* Records provided

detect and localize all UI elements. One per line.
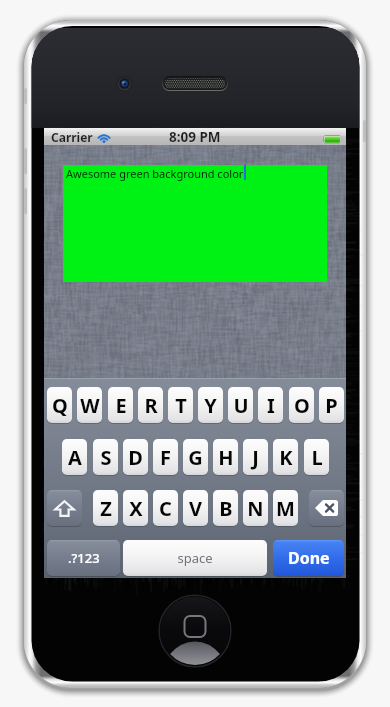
staticText: M: [276, 495, 295, 522]
staticText: K: [279, 444, 293, 471]
button[interactable]: C: [153, 490, 178, 526]
staticText: Awesome green background color: [66, 166, 244, 181]
button[interactable]: Awesome green background color: [63, 165, 327, 282]
staticText: X: [129, 495, 143, 522]
staticText: C: [159, 495, 172, 522]
button[interactable]: M: [273, 490, 298, 526]
staticText: Carrier: [51, 129, 93, 145]
button[interactable]: A: [62, 439, 87, 475]
button[interactable]: B: [213, 490, 238, 526]
staticText: J: [252, 444, 259, 471]
staticText: D: [128, 444, 143, 471]
button[interactable]: Z: [93, 490, 118, 526]
button[interactable]: V: [183, 490, 208, 526]
button[interactable]: Backspace: [309, 490, 344, 526]
button[interactable]: K: [273, 439, 298, 475]
button[interactable]: J: [243, 439, 268, 475]
staticText: F: [160, 444, 171, 471]
button[interactable]: E: [108, 387, 133, 423]
staticText: O: [294, 392, 310, 419]
staticText: E: [115, 392, 127, 419]
staticText: T: [175, 392, 187, 419]
button[interactable]: Done: [273, 540, 344, 576]
staticText: R: [144, 392, 158, 419]
button[interactable]: W: [77, 387, 102, 423]
button[interactable]: O: [289, 387, 314, 423]
staticText: .?123: [68, 549, 100, 567]
button[interactable]: G: [183, 439, 208, 475]
staticText: V: [189, 495, 202, 522]
button[interactable]: H: [213, 439, 238, 475]
staticText: G: [188, 444, 203, 471]
button[interactable]: Y: [198, 387, 223, 423]
button[interactable]: I: [258, 387, 283, 423]
staticText: U: [233, 392, 249, 419]
staticText: W: [80, 392, 100, 419]
button[interactable]: L: [304, 439, 329, 475]
staticText: P: [325, 392, 338, 419]
staticText: I: [267, 392, 275, 419]
staticText: A: [68, 444, 82, 471]
button[interactable]: R: [138, 387, 163, 423]
staticText: Q: [52, 392, 68, 419]
staticText: Y: [204, 392, 217, 419]
staticText: L: [311, 444, 323, 471]
button[interactable]: D: [123, 439, 148, 475]
button[interactable]: F: [153, 439, 178, 475]
button[interactable]: Q: [47, 387, 72, 423]
staticText: 8:09 PM: [169, 128, 221, 145]
button[interactable]: T: [168, 387, 193, 423]
button[interactable]: .?123: [47, 540, 120, 576]
button[interactable]: U: [228, 387, 253, 423]
button[interactable]: X: [123, 490, 148, 526]
staticText: H: [218, 444, 234, 471]
staticText: Done: [288, 547, 330, 569]
staticText: B: [219, 495, 233, 522]
staticText: space: [177, 549, 213, 567]
staticText: Z: [100, 495, 112, 522]
staticText: N: [247, 495, 264, 522]
button[interactable]: Shift: [47, 490, 82, 526]
button[interactable]: P: [319, 387, 344, 423]
button[interactable]: space: [123, 540, 267, 576]
button[interactable]: S: [93, 439, 118, 475]
staticText: S: [100, 444, 112, 471]
button[interactable]: N: [243, 490, 268, 526]
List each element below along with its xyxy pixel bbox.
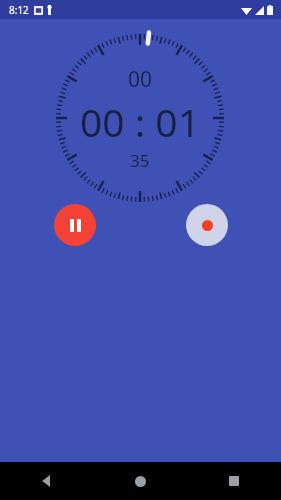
staticText: 00 [128,65,153,94]
button[interactable]: Pause [54,204,96,246]
button[interactable]: Home [93,462,187,500]
staticText: 00 : 01 [80,95,200,148]
button[interactable]: Lap [186,204,228,246]
staticText: 35 [130,149,150,172]
staticText: 8:12 [9,3,29,17]
button[interactable]: Recent apps [187,462,281,500]
button[interactable]: Back [0,462,93,500]
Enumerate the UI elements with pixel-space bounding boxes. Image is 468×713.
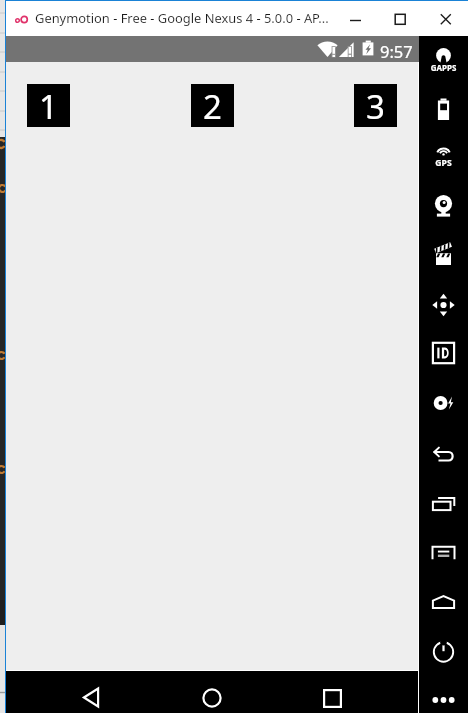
staticText: 3 [366, 84, 385, 127]
staticText: 2 [203, 84, 222, 127]
button[interactable]: 3 [354, 84, 397, 127]
button[interactable]: Disk IO [419, 379, 468, 428]
button[interactable]: Maximize [376, 1, 422, 35]
button[interactable]: Screen record [419, 232, 468, 281]
button[interactable]: Back [419, 428, 468, 477]
button[interactable]: Home [419, 575, 468, 624]
button[interactable]: GPS [419, 134, 468, 183]
button[interactable]: 2 [191, 84, 234, 127]
button[interactable]: Battery [419, 85, 468, 134]
button[interactable]: Minimize [330, 1, 376, 35]
button[interactable]: More [419, 673, 468, 700]
button[interactable]: Camera [419, 183, 468, 232]
staticText: GPS [419, 157, 468, 169]
staticText: Genymotion - Free - Google Nexus 4 - 5.0… [35, 9, 329, 27]
staticText: GAPPS [419, 62, 468, 73]
button[interactable]: Accelerometer [419, 281, 468, 330]
button[interactable]: Identifiers [419, 330, 468, 379]
button[interactable]: Recent apps [419, 477, 468, 526]
button[interactable]: Recents [302, 671, 375, 713]
button[interactable]: Home [182, 671, 255, 713]
button[interactable]: Close [422, 1, 468, 35]
staticText: 9:57 [380, 40, 413, 62]
button[interactable]: GAPPS [419, 36, 468, 85]
button[interactable]: Power [419, 624, 468, 673]
button[interactable]: Back [61, 671, 134, 713]
button[interactable]: Menu [419, 526, 468, 575]
staticText: 1 [39, 84, 58, 127]
button[interactable]: 1 [27, 84, 70, 127]
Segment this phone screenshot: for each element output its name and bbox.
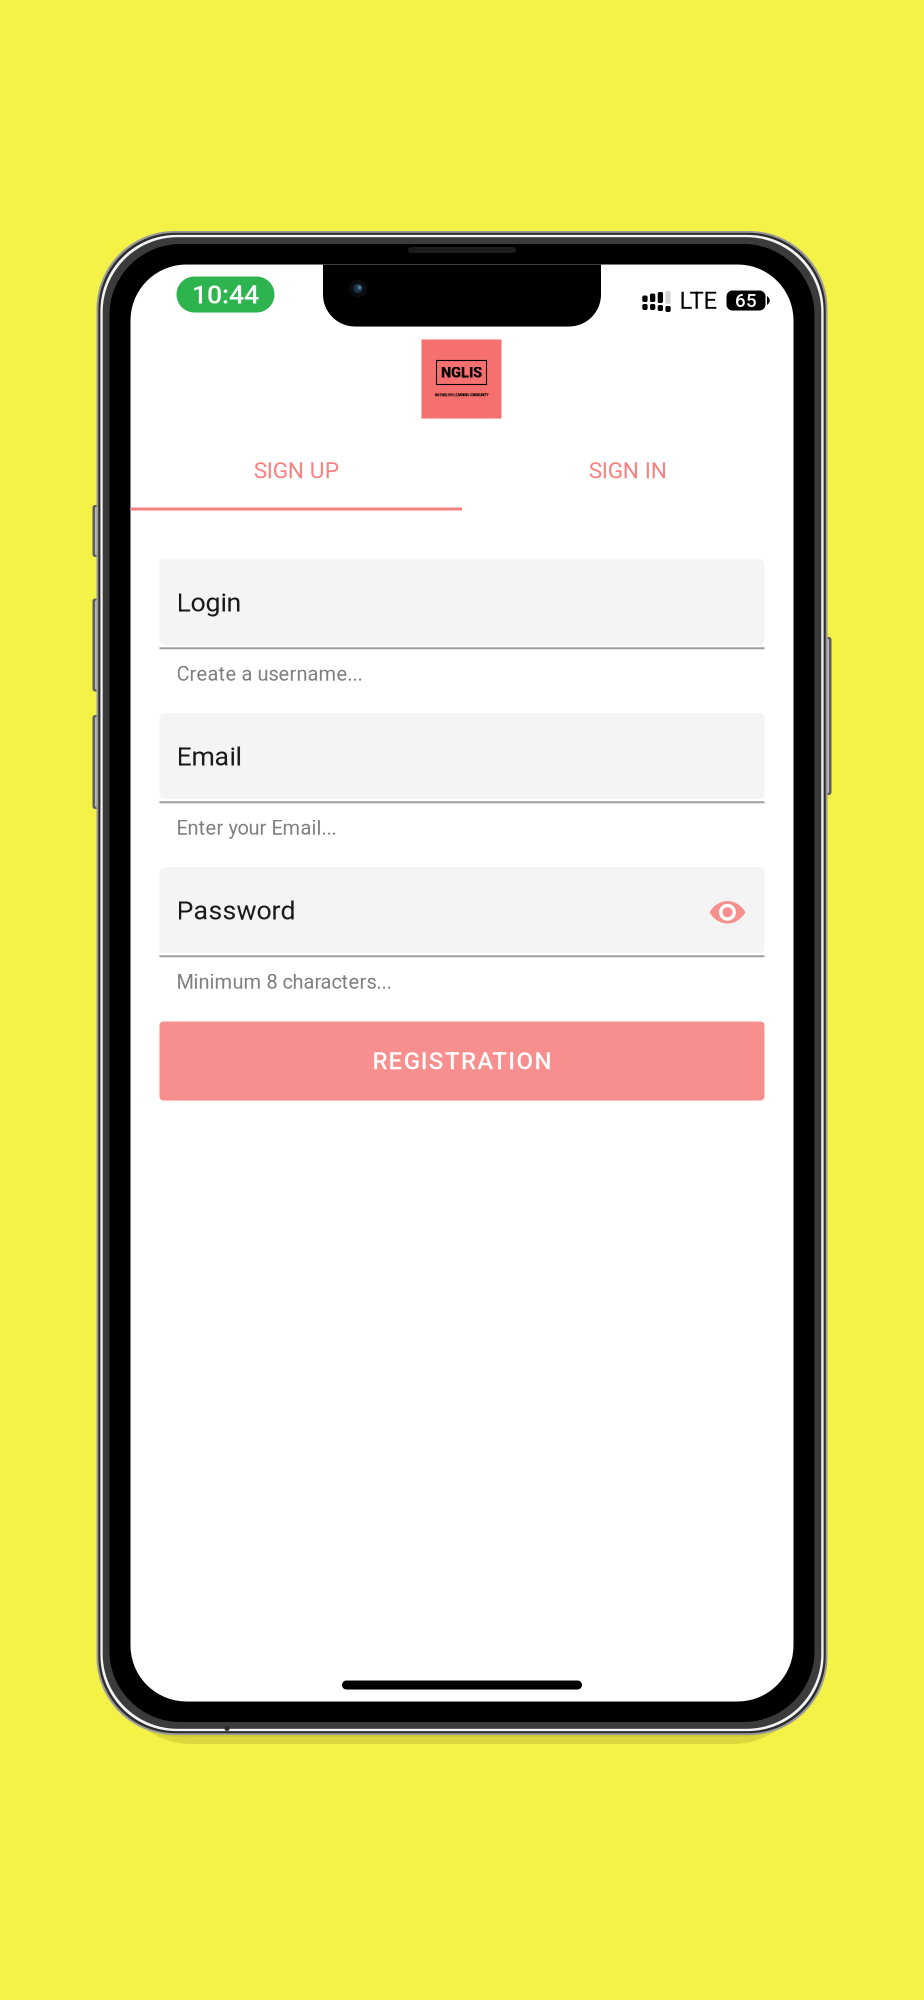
staticText: SIGN UP xyxy=(254,457,339,484)
button[interactable]: REGISTRATION xyxy=(160,1022,764,1100)
staticText: Email xyxy=(176,741,242,772)
button[interactable]: Password xyxy=(160,867,764,994)
staticText: AN ENGLISH LEARNING COMMUNITY xyxy=(434,392,488,397)
staticText: SIGN IN xyxy=(589,457,667,484)
staticText: Minimum 8 characters... xyxy=(176,970,392,994)
staticText: Create a username... xyxy=(176,662,362,686)
staticText: Login xyxy=(176,587,242,618)
button[interactable]: Login xyxy=(160,559,764,686)
staticText: LTE xyxy=(680,286,718,314)
button[interactable]: Email xyxy=(160,713,764,840)
button[interactable]: SIGN IN xyxy=(462,440,794,500)
staticText: 65 xyxy=(735,290,757,312)
staticText: 10:44 xyxy=(192,279,259,310)
staticText: Password xyxy=(176,895,296,926)
button[interactable]: SIGN UP xyxy=(130,440,462,500)
staticText: Enter your Email... xyxy=(176,816,336,840)
staticText: NGLIS xyxy=(441,364,482,381)
staticText: REGISTRATION xyxy=(372,1047,552,1075)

* Exercise description
Search the data above for the word "Home". Copy each line it is in.

* Answer space
button[interactable]: Home [93,462,187,500]
button[interactable]: Home [419, 575, 468, 624]
button[interactable]: Home [182, 671, 255, 713]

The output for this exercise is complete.